In September of 1971 the island’s normal supply ship, the MV Nordvaer, arrived at Diego Garcia from Mauritius. The remaining Ilois and other plantation workers were told that the ship was not going to resupply the island, but rather would be carrying them off the island. On September 28 the last 35 people carried their own baggage aboard the overcrowded vessel, forced to leave behind their most valuable possessions: their animals,  or at least those animals that had not been killed. For example, by order of the British more than 1,000 pets (mainly dogs) had been slaughtered in an ad hoc gas chamber with exhaust fumes.   The evicted islanders were dumped in Mauritius, most of them headed for life in urban slums.

Construction now began in earnest. By Christmas time of 1972 a runway long enough to accommodate the C-141 aircraft was built. This allowed for a visit to the military workers by entertainer Bob Hope.  A small flotilla of U.S. amphibious and supply ships carried personnel and supplies to the island during this time. Some of the vessels included the tank landing ship Vernon County (LST-1161), the attack cargo ship Charleston (LKA-113), the dock landing ships Monticello (LSD-35) and Anchorage (LSD-36), as well as the chartered American Champion.  Trees were felled and the initial airstrip was made of compacted coral which was blasted from the island’s reef at low tide.

Meanwhile, pressure was building to expand the “facilities” beyond a mere communications and intelligence station into a more sizeable support facility. For example, ships moving into the Indian Ocean from the Atlantic fleet had traditionally used ports in South Africa for logistics as well as rest and relaxation. South Africa demanded strict adherence to its apartheid laws, however, and the US Navy was grappling with racial problems within the ranks. The Navy could not abide by apartheid while working to better integrate itself, so South African ports became off limits. This greatly lengthened the supply chain from the Atlantic. In addition, the U.S. Navy saw signs of an impending Soviet takeover everywhere. The CIA believed that the Navy was overstating the maritime threat from the USSR in the Indian Ocean, but as during much of the Cold War the more alarming predictions were the most believed.   Regional conflicts such as those between India and Pakistan simply underscored the volatility of the region.

During the early 1970s Diego Garcia would serve as a starting point for disagreements over the US role in the Indian Ocean, which were closely tied to growing Soviet naval and political activity in the region.
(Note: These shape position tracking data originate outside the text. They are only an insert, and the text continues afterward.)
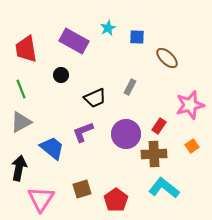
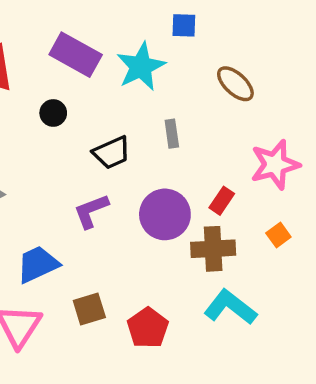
cyan star: (108, 28) -> (141, 67), moved, size x1.8
blue square: (137, 37) -> (184, 25), moved
gray rectangle: (130, 87) -> (172, 134), turned -35
blue trapezoid: (52, 148) -> (38, 264), moved, turned -64

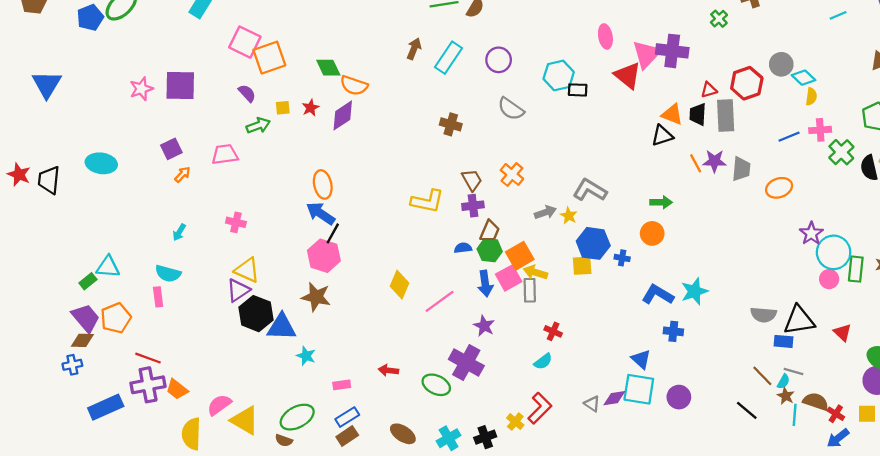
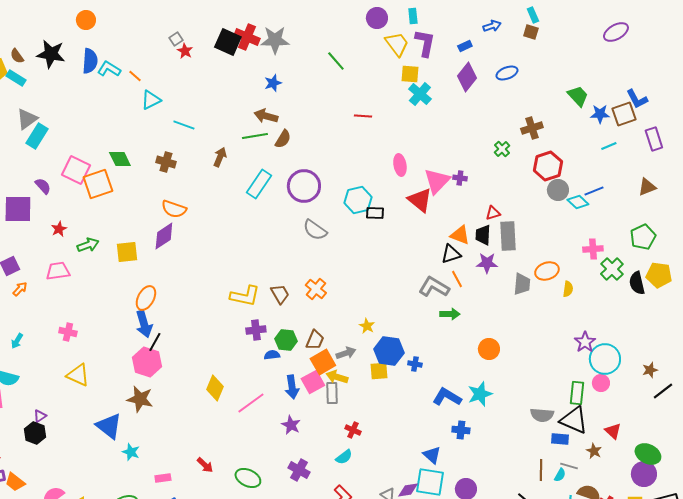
brown arrow: (414, 49) -> (220, 157), moved
purple cross: (672, 51) -> (460, 178), size x0.5
purple circle: (499, 60) -> (304, 186), size x1.4
green diamond: (328, 68) -> (120, 159), moved
red hexagon: (747, 83) -> (548, 166), moved
purple semicircle: (247, 93) -> (43, 186), moved
yellow semicircle: (811, 97) -> (568, 289), moved
yellow square: (283, 108) -> (127, 252), moved, size x1.6
red star: (311, 108) -> (59, 229), moved
brown cross: (451, 124) -> (166, 162), moved
blue line: (789, 137) -> (594, 191), moved
purple star: (714, 161) -> (487, 263), moved
orange line: (696, 163) -> (457, 279), moved
orange ellipse: (323, 184) -> (146, 298), turned 40
orange ellipse: (779, 188) -> (547, 271), moved
gray L-shape: (590, 190) -> (434, 287), moved
yellow L-shape: (427, 201) -> (245, 296), moved
purple cross: (473, 206) -> (256, 330), moved
gray arrow: (545, 212) -> (346, 353), moved
blue arrow: (321, 213) -> (144, 324), turned -140
brown trapezoid: (490, 231) -> (315, 340), moved
orange circle: (652, 233) -> (489, 349), moved
green hexagon: (490, 250) -> (286, 340), moved
green rectangle: (856, 269) -> (577, 393), moved
purple triangle: (238, 290) -> (40, 416), moved, size x0.6
black hexagon: (256, 314) -> (35, 433), moved, size x0.7
black triangle: (799, 320) -> (574, 420), turned 32
blue triangle: (282, 327) -> (109, 426), turned 36
purple cross: (466, 363) -> (299, 470), moved, size x0.7
red arrow: (388, 370) -> (205, 465), turned -144
brown line: (762, 376) -> (541, 470), turned 45
brown star: (786, 396) -> (594, 451), moved

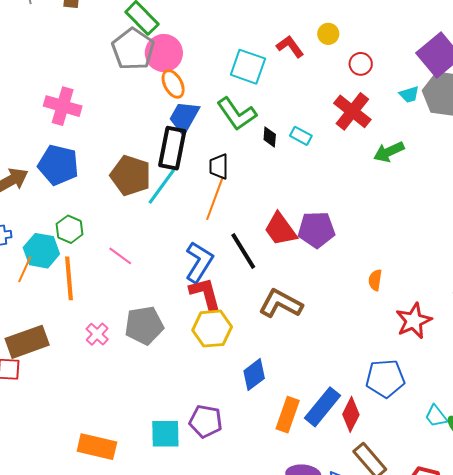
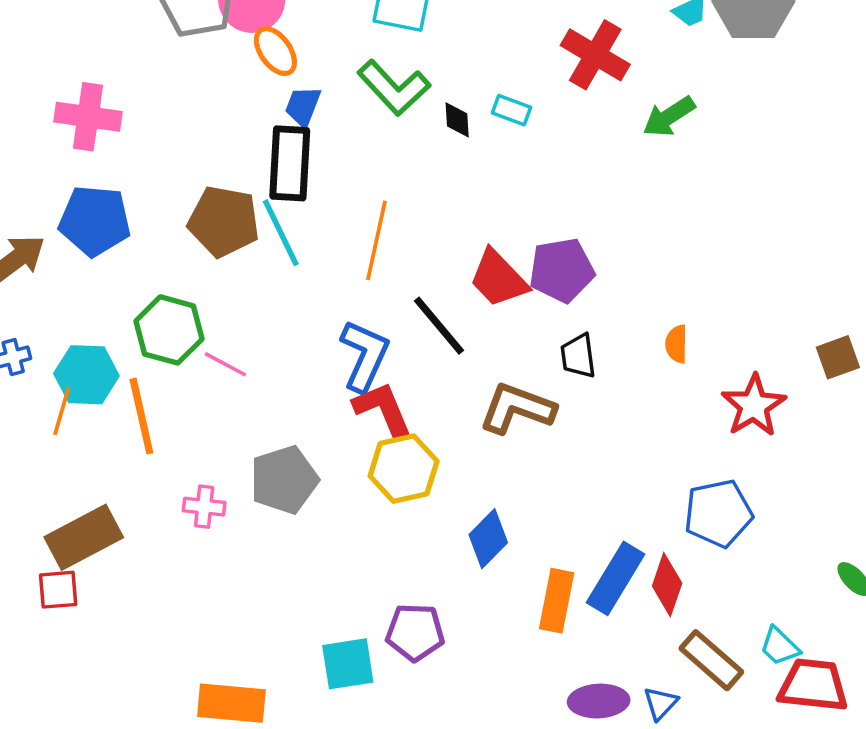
blue trapezoid: (184, 117) -> (303, 106), size x0.7
black trapezoid: (219, 166) -> (578, 356), moved
cyan line: (162, 186) -> (281, 233), turned -54
green hexagon: (70, 229) -> (169, 330), moved, size x1.4
pink cross: (97, 334) -> (204, 507), turned -30
cyan trapezoid: (436, 416) -> (780, 646), moved

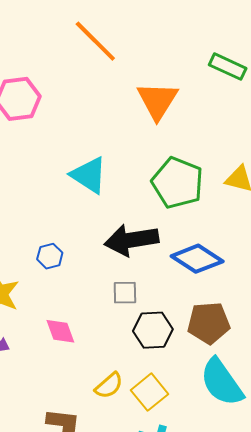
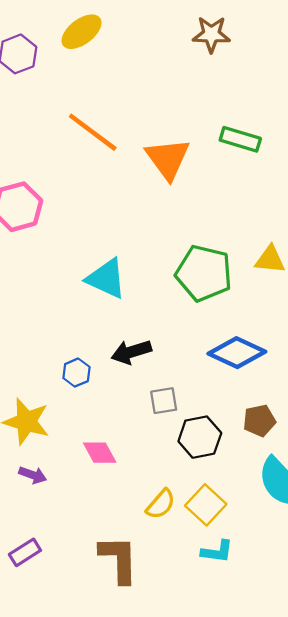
orange triangle: (157, 101) -> (168, 159), moved
black arrow: (131, 240) -> (131, 352), moved, size x0.7
brown pentagon: (209, 323) -> (259, 421), size x0.7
In the aftermath of Vietnam many in congress were leery of expanding the U.S. military presence into the Indian Ocean. At the same time, however, others were more convinced than ever that the Soviets posed a major threat and that the U.S. needed to demonstrate resolve. There was pressure from congress to examine the possibility of reaching some sort of agreement with the Soviets regarding the Indian Ocean region, but once again there was a countervailing view that negotiations would be futile and be perceived as a sign of weakness. In addition, the U.S. military was making extraordinary claims about Soviet strength in the Indian Ocean. While the CIA projections were much more modest, they were also muted by secrecy.

On August 28, 1974, President Ford said during a press conference that “The Soviet Union already has three major naval operating bases in the Indian Ocean.” This statement surprised many analysts, and when pressed the Department of Defense said that the President had been referring to Berbera, Somalia, Umm Qasr, Iraq, and Aden, Yemen. During subsequent testimony before congress the CIA Director, Colby, contradicted the president by emphasizing how small and limited these facilities were. When pressed by a senator during hearings over Diego Garcia one administration spokesman issued a classic defense: “I think the discrepancy is apparent rather than real. It is a question of how one defines a base.”   Defenders of an expanded Indian Ocean presence also indicated that the U.S. had its own growing interests in the region even without a Soviet stimulus. The Arab Oil Embargo and subsequent U.S. contingency plans for seizing control of Saudi Arabia were also fueling the desire for a more sizeable presence in the region. During congressional testimony administration officials scoffed at the very notion that the U.S. might intervene militarily in the Middle East, yet it is now known that the U.S. approached the British about just such a plan.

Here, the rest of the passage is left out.